Thus far, we have established our goals, gathered data, and analyzed that data. Now it is time to put pen to paper and Develop your Plan.

Financial plans are written, organized strategies for maintaining financial health and accomplishing financial goals. Developing a financial plan will not only allow you to control your financial situation, but can enhance your quality of life by reducing the uncertainty you feel about money-related issues and future needs.

Let's say you need $1 million to reach your goal. The previous assumptions (in Step 3: Analyze the Data) brought you just $100,000 short at around $900,000. If you can handle taking more market risk, you could increase your exposure to stocks in an aggressive portfolio of mutual funds and assume a 9.00% rate of return. Assuming all other assumptions remain the same, and by increasing your expected return by 1.00%, your 30-year time horizon, and savings rates would bring you to a nest egg worth nearly $1.2 million!

But what if you want to keep the rate of return at 8.00% but increase your savings rate to $300 per month?

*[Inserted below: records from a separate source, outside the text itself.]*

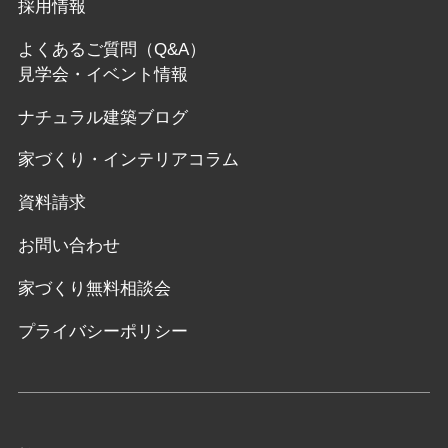
採用情報
よくあるご質問（Q&A）
見学会・イベント情報
ナチュラル建築ブログ
家づくり・インテリアコラム
資料請求
お問い合わせ
家づくり無料相談会
プライバシーポリシー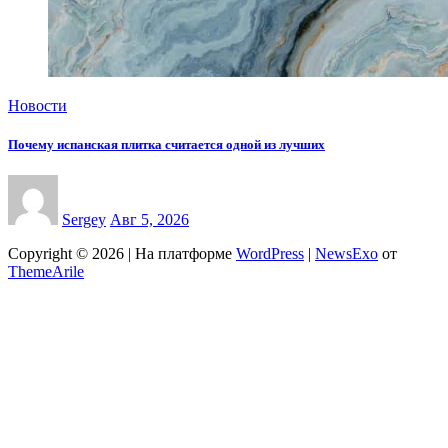
Новости
Почему испанская плитка считается одной из лучших
Sergey
Авг 5, 2026
Copyright © 2026 | На платформе
WordPress
|
NewsExo
от
ThemeArile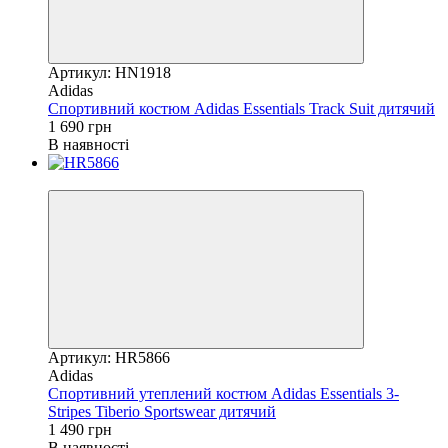
Артикул: HN1918
Adidas
Спортивний костюм Adidas Essentials Track Suit дитячий
1 690 грн
В наявності
Новинка
Артикул: HR5866
Adidas
Спортивний утеплений костюм Adidas Essentials 3-
Stripes Tiberio Sportswear дитячий
1 490 грн
В наявності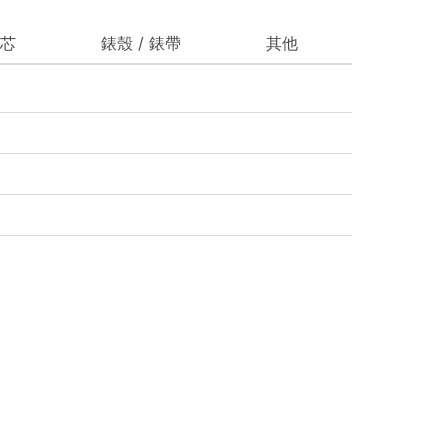
芯
錶殼 / 錶帶
其他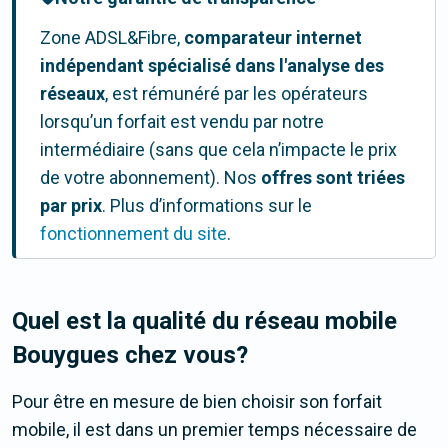
Zone ADSL&Fibre,
comparateur internet
indépendant spécialisé dans l'analyse des
réseaux
, est rémunéré par les opérateurs
lorsqu’un forfait est vendu par notre
intermédiaire (sans que cela n’impacte le prix
de votre abonnement). Nos
offres
sont triées
par prix
. Plus d’informations sur le
fonctionnement du site
.
Quel est la qualité du réseau mobile
Bouygues chez vous?
Pour être en mesure de bien choisir son forfait
mobile, il est dans un premier temps nécessaire de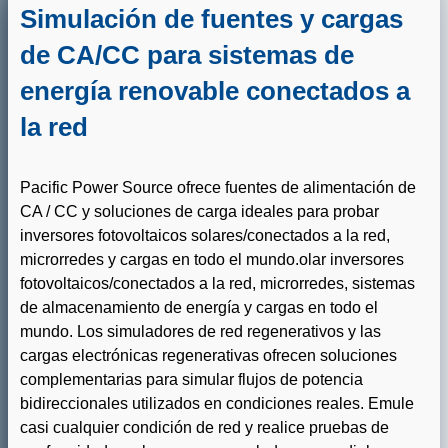
Simulación de fuentes y cargas
de CA/CC para sistemas de
energía renovable conectados a
la red
Pacific Power Source ofrece fuentes de alimentación de
CA / CC y soluciones de carga ideales para probar
inversores fotovoltaicos solares/conectados a la red,
microrredes y cargas en todo el mundo.
olar inversores
fotovoltaicos/conectados a la red, microrredes, sistemas
de almacenamiento de energía y cargas en todo el
mundo. Los simuladores de red regenerativos y las
cargas electrónicas regenerativas ofrecen soluciones
complementarias para simular flujos de potencia
bidireccionales utilizados en condiciones reales.
Emule
casi cualquier condición de red y realice pruebas de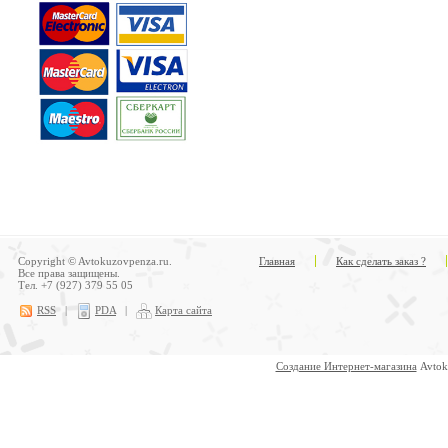
Copyright © Avtokuzovpenza.ru.
Главная
Как сделать заказ ?
Все права защищены.
Тел. +7 (927) 379 55 05
RSS
|
PDA
|
Карта сайта
Создание Интернет-магазина
Avtok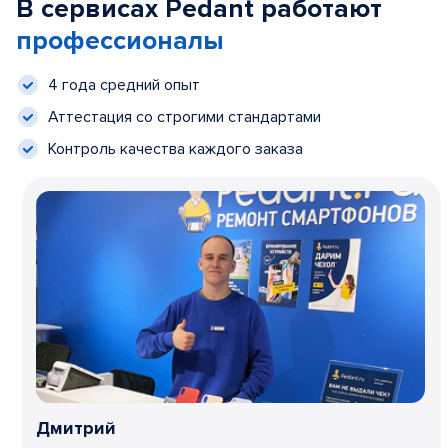
В сервисах Pedant работают
профессионалы
4 года средний опыт
Аттестация со строгими стандартами
Контроль качества каждого заказа
Дмитрий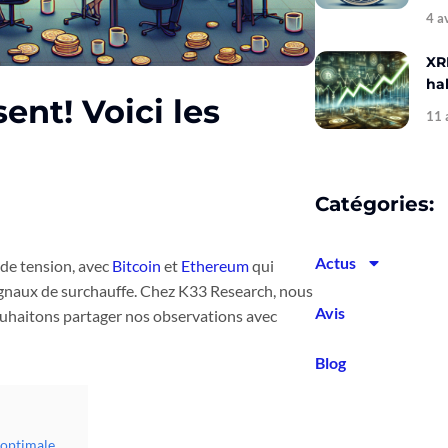
4 a
XR
hal
ent! Voici les
11 
Catégories:
Actus
de tension, avec
Bitcoin
et
Ethereum
qui
signaux de surchauffe. Chez K33 Research, nous
Avis
ouhaitons partager nos observations avec
Blog
-optimale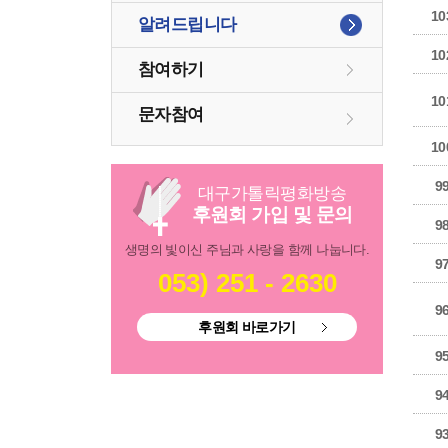
10
알려드립니다
10
참여하기
10
문자참여
10
9
대구
가톨릭
평화방송
후원회 가입 및 문의
9
생명의 빛이신 주님과 사랑을 함께 나눕니다.
9
053) 251 - 2630
9
후원회 바로가기
9
9
9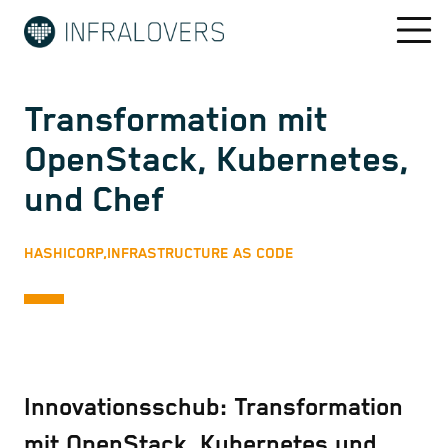
Transformation mit
OpenStack, Kubernetes,
und Chef
HASHICORP,
INFRASTRUCTURE AS CODE
Innovationsschub: Transformation
mit OpenStack, Kubernetes und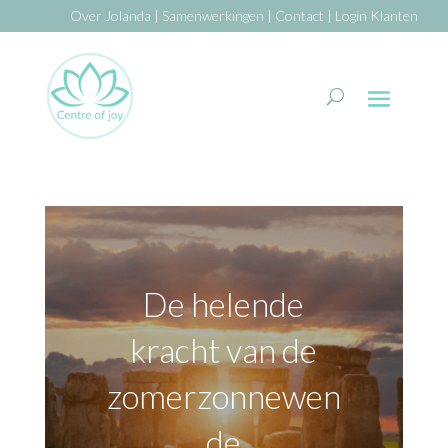
Over Jolanda
|
Samenwerkingen
|
Contact
|
Login Klanten
De helende
kracht van de
zomerzonnewen
de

You can still come close to your goal with $990,000.

You can see why this step's keyword is "develop." Financial planning requires devising alternative solutions that are achievable for each individual. With so many different variables to consider, your plan needs to evolve with your needs but remain within your capabilities and risk tolerance.

Remember to look at the big picture when developing your plan. Study the options available to you to meet your financial goals. For each goal, consider whether you should:

• Continue the same course of action.

• Expand your current situation.

• Change your current situation.

• Take a new course of action.

Select which strategies you'll employ to complete your financial plan. Take your life situation, personal values, and current economic conditions into consideration. Consider how you feel about where you currently stand financially versus where your goals would take you.

Finally, remain practical and remember that uncertainty will always be part of the picture. Step-by-step plans will move you toward your goals without leaving you feeling frustrated or defeated by the scope of your plan. Even once you've carefully completed your plan, the factors of your situation may change. The economy may dip, lowering investment concerns. The new job you decide to pursue may leave you personally or professionally unsatisfied. Do your best and remember that you have the ability to adjust your decisions later.

Don’t think you are alone. We all struggle to make plans. Implementing them may be even harder. There are an array of tools, worksheets, and how-to’s available online to assist you on your journey. Type in “Financial Plan worksheet” in your web browser and let the information flow in Getting Your Financial Life!